* What the exercise asks
Extract all of the entries and give them again, word for word.

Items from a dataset
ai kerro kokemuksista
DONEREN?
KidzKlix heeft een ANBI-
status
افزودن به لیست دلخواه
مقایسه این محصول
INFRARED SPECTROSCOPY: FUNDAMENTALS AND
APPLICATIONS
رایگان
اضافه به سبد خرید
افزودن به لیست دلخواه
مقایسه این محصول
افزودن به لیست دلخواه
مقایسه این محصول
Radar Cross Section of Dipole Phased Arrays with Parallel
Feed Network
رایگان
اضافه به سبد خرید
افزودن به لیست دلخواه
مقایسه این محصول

* Written answer
ai kerro kokemuksista
DONEREN?
KidzKlix heeft een ANBI-
status
افزودن به لیست دلخواه
مقایسه این محصول
INFRARED SPECTROSCOPY: FUNDAMENTALS AND
APPLICATIONS
رایگان
اضافه به سبد خرید
افزودن به لیست دلخواه
مقایسه این محصول
افزودن به لیست دلخواه
مقایسه این محصول
Radar Cross Section of Dipole Phased Arrays with Parallel
Feed Network
رایگان
اضافه به سبد خرید
افزودن به لیست دلخواه
مقایسه این محصول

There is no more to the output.